* Work instructions:
Some lines below hold "click". Pick them out and copy them.

* Input:
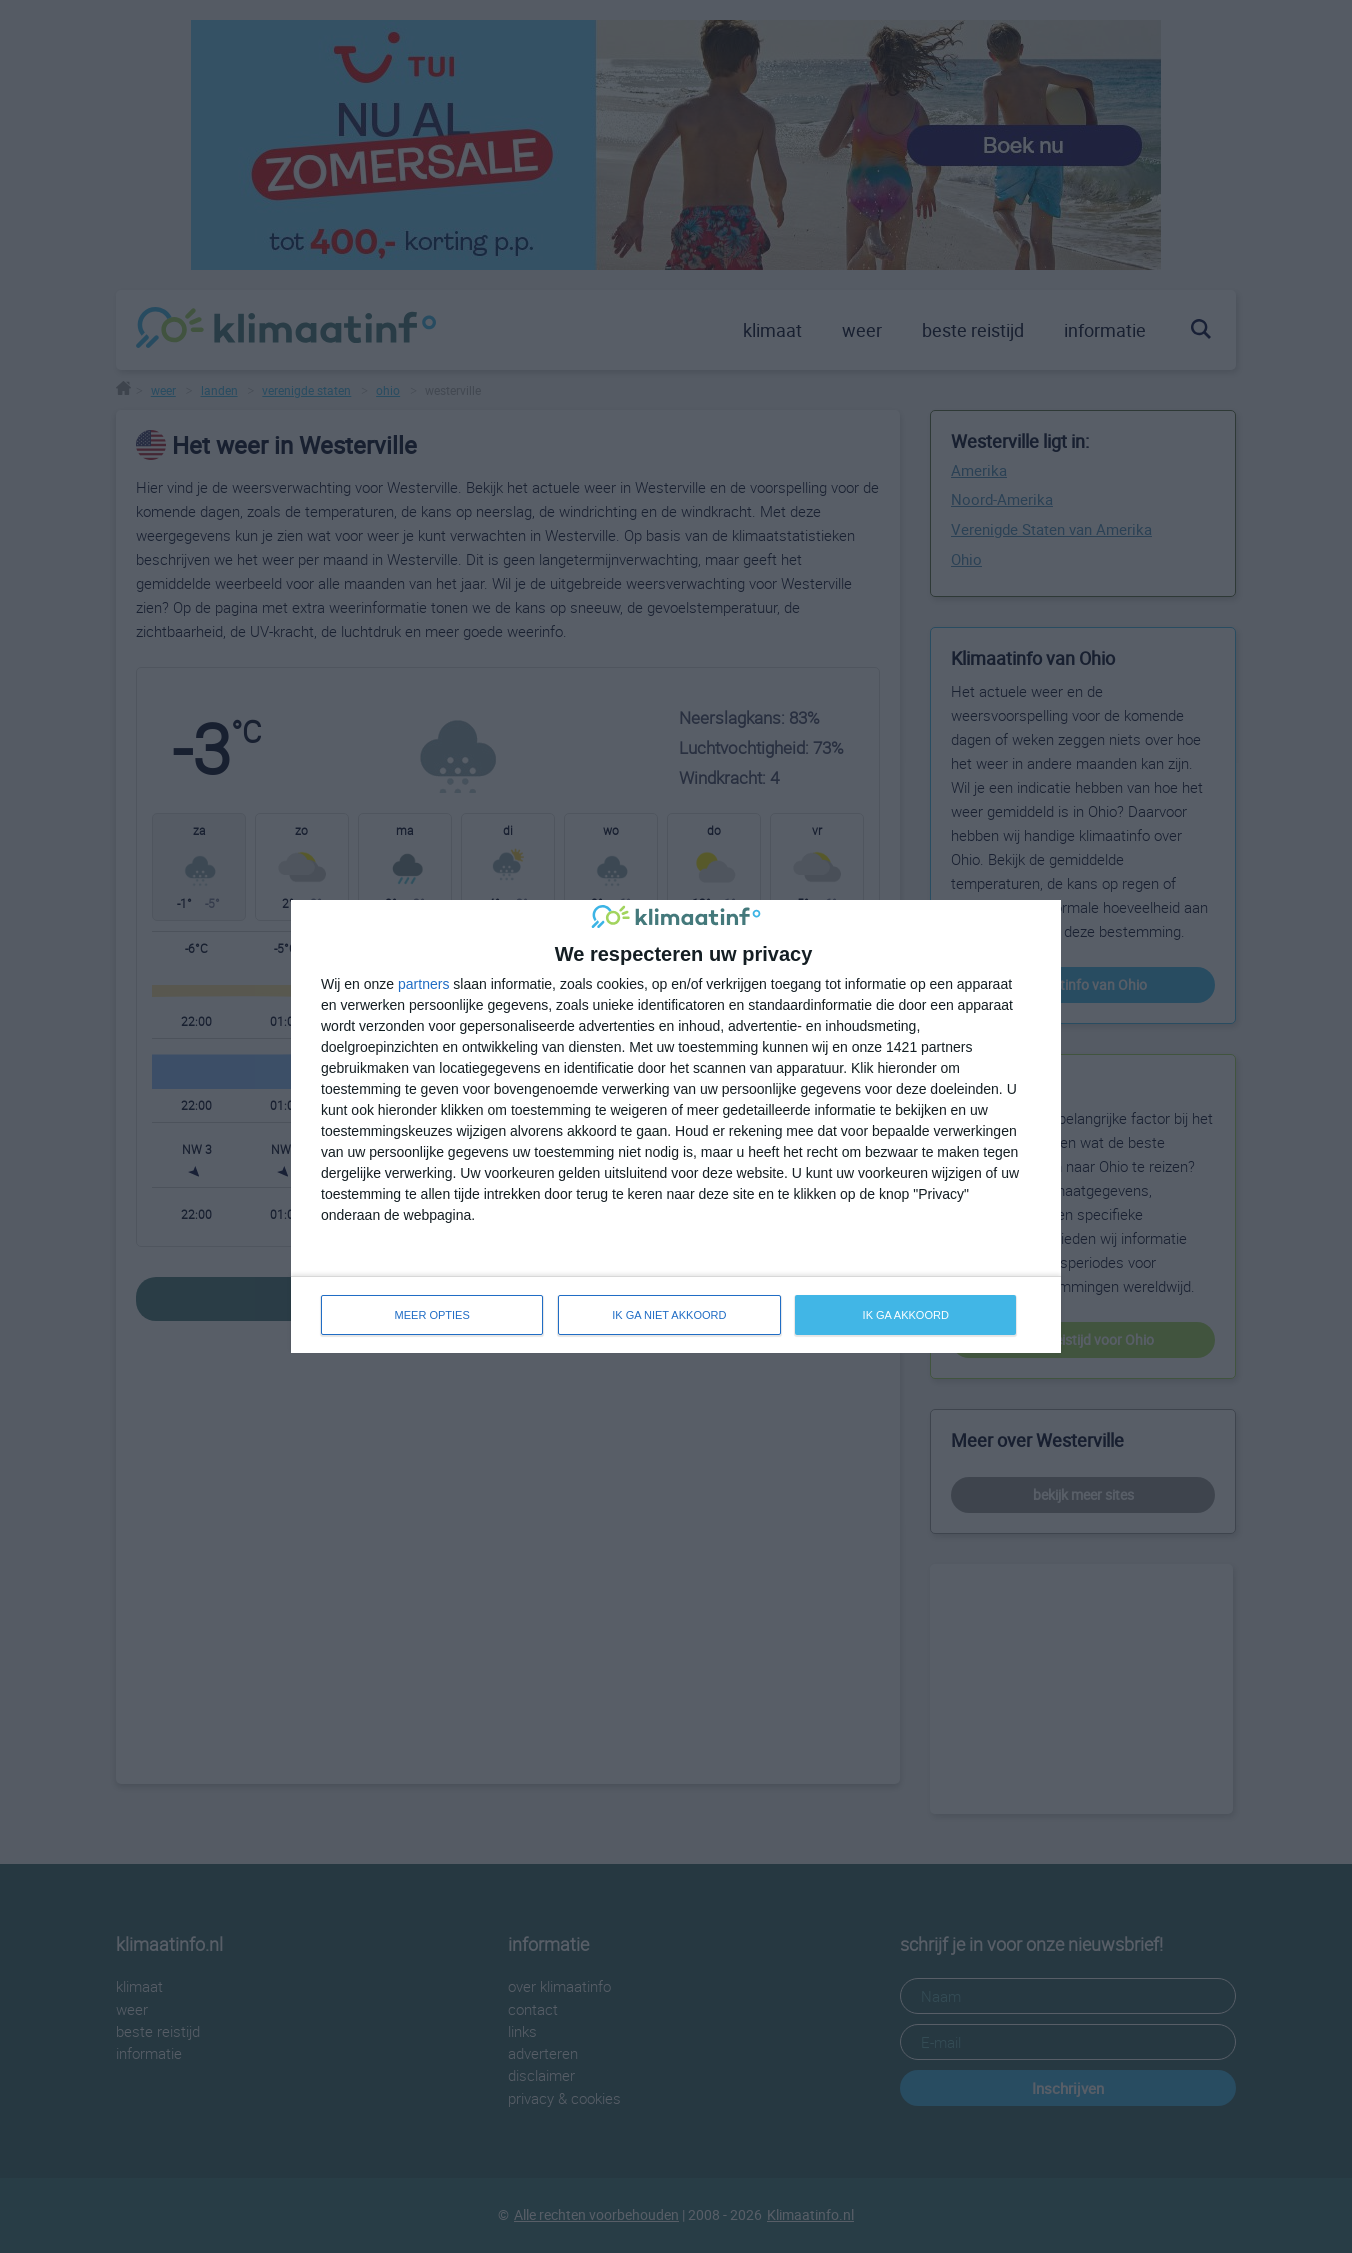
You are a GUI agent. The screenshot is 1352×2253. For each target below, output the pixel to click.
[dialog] (676, 1126)
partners (423, 984)
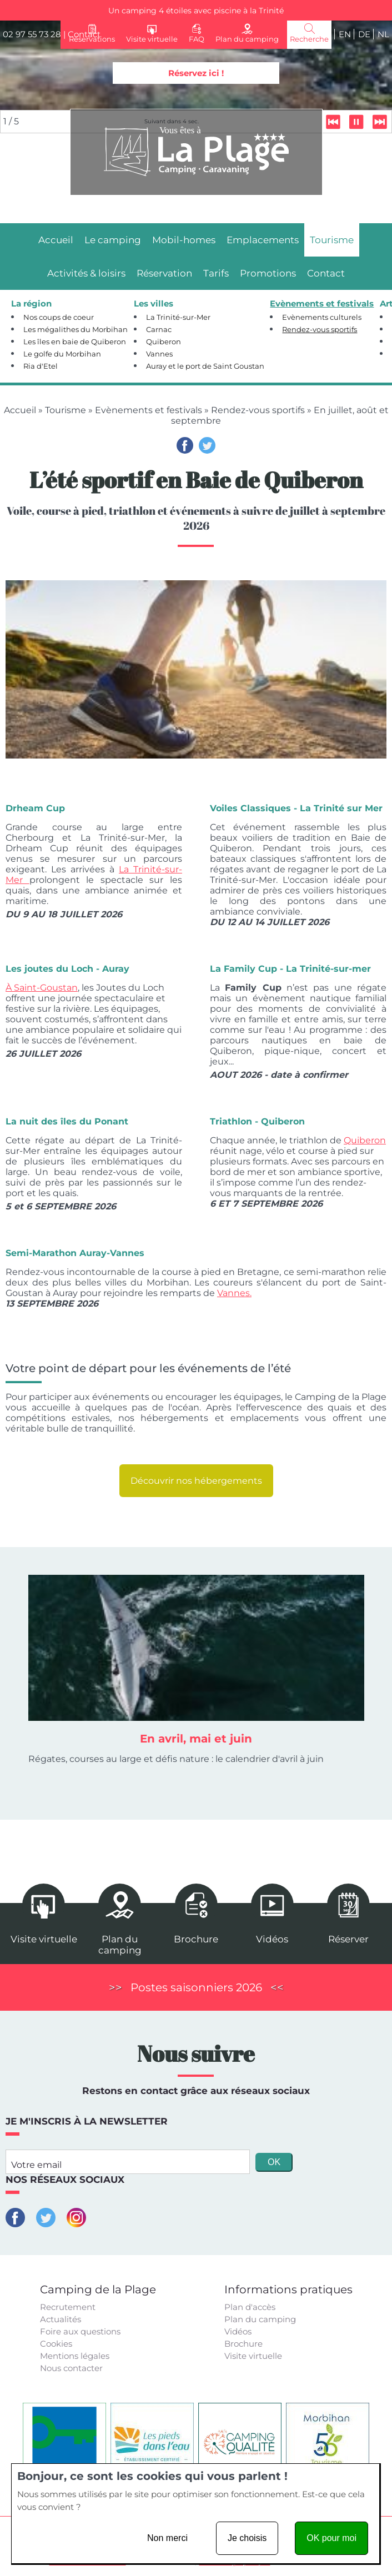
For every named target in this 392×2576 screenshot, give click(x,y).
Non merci (167, 2538)
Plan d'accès (249, 2307)
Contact (84, 34)
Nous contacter (71, 2368)
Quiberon (365, 1140)
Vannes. (234, 1293)
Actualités (60, 2319)
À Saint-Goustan (42, 987)
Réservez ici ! (196, 73)
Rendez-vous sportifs (258, 410)
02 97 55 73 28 (32, 34)
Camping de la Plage (98, 2289)
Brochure (243, 2343)
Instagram (76, 2217)
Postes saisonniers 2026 (196, 1987)
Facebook (185, 445)
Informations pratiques (288, 2289)
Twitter (207, 445)
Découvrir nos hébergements (196, 1480)
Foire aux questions (80, 2331)
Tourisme (65, 410)
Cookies (56, 2343)
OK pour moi (331, 2538)
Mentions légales (74, 2356)
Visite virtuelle (253, 2356)
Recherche (309, 38)
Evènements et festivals (148, 410)
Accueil (20, 410)
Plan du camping (260, 2319)
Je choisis (247, 2538)
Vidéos (238, 2331)
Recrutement (68, 2307)
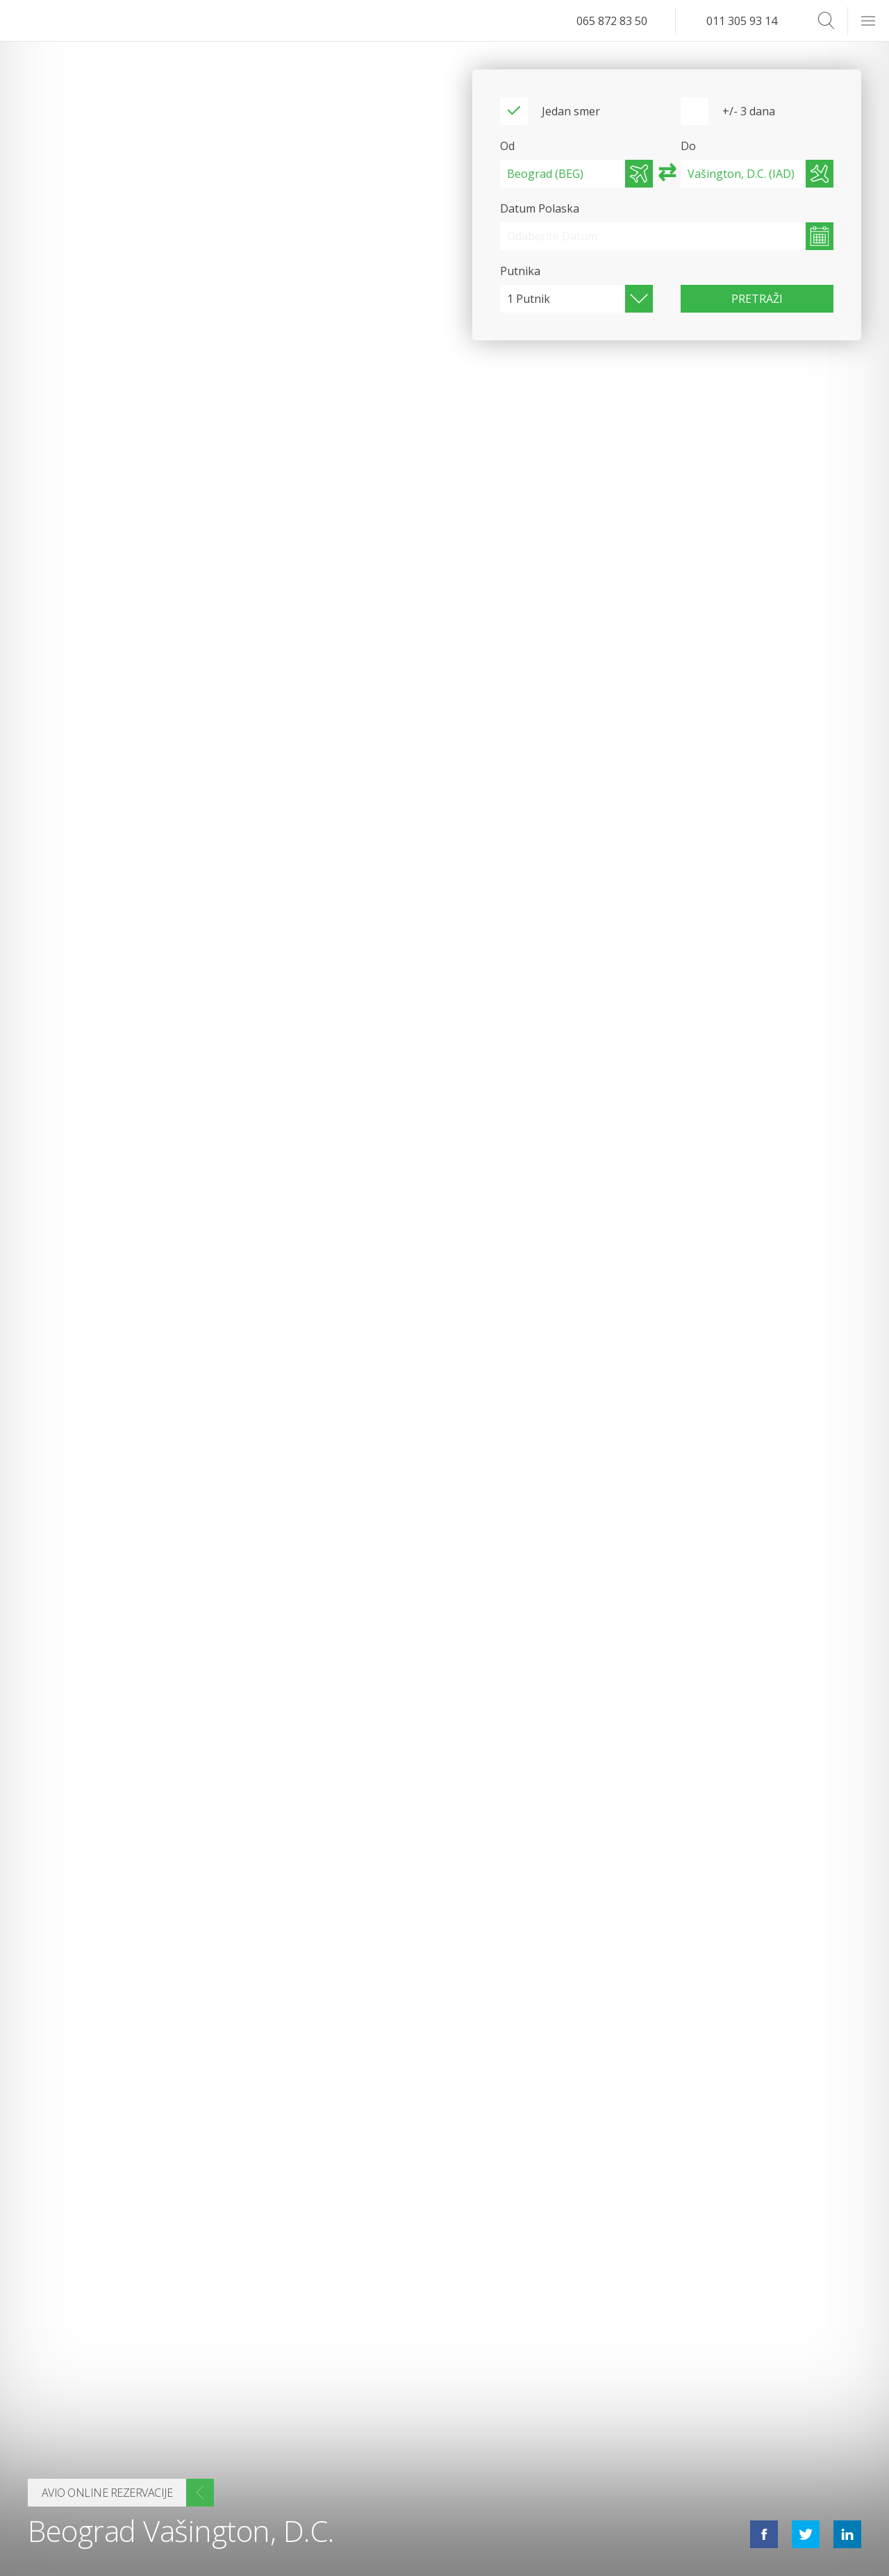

* Answer space:
You are a GUI agent. The screenshot is 1352×2253. For each target below, output the pixel to click.
For every named target in this 392×2576 screenshot, give click(x,y).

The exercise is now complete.